= Maurice Andrieux =

French politician (1925–2008)

Maurice Andrieux (17 April 1925, in Hersin-Coupigny – 8 December 2008, in Toulouse) was a French communist politician.

Andrieux worked as a teacher and journalist. He served as editor-in-chief of Tribune des mineurs ('Miners' Tribune') in Lens 1948-1951 and as secretary general of Ce Soir in Paris 1951–1953. Andrieux became mayor of Hersin-Coupigny in 1959. He was a member of parliament from the 10th constituency of Pas-de-Calais) between 1967 and 1981.

==Biography==
He was mayor of Hersin-Coupigny from 1959 to 1988 and general councilor for the canton of Bully-les-Mines from 1976 to 1982. A Journalist by profession, he served as editor-in-chief of the Tribune des mineurs de Lens from 1948 to 1951, then as secretary-general of the daily newspaper Ce soir from 1951 to 1953.

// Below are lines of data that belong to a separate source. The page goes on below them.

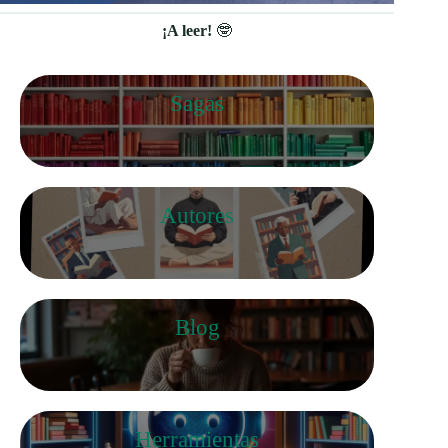
¡A leer!
🤓
Sagas
Autores
Blog
Herramientas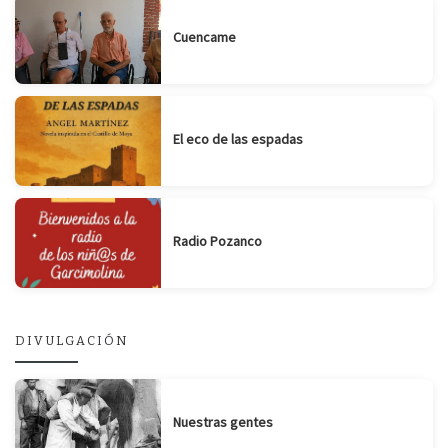
Cuencame
El eco de las espadas
Radio Pozanco
DIVULGACIÓN
Nuestras gentes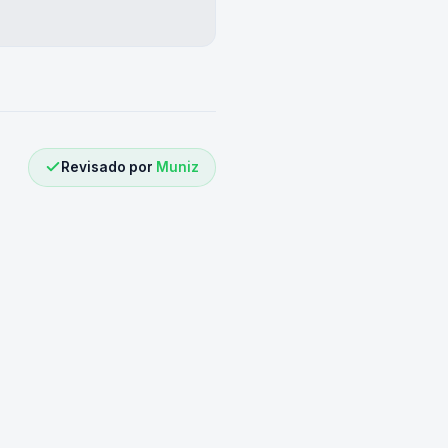
Revisado por
Muniz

Elected in 1967 in the tenth district of Pas-de-Calais, he sat with the Communist group. He became Vice-President of the National Assembly on April 2, 1977, succeeding Guy Ducoloné, and remained in office until the end of the legislative term. Although he was consistently re-elected, he retired in 1981 after coming in second place to the Socialist Party (France) candidate, Marcel Wacheux.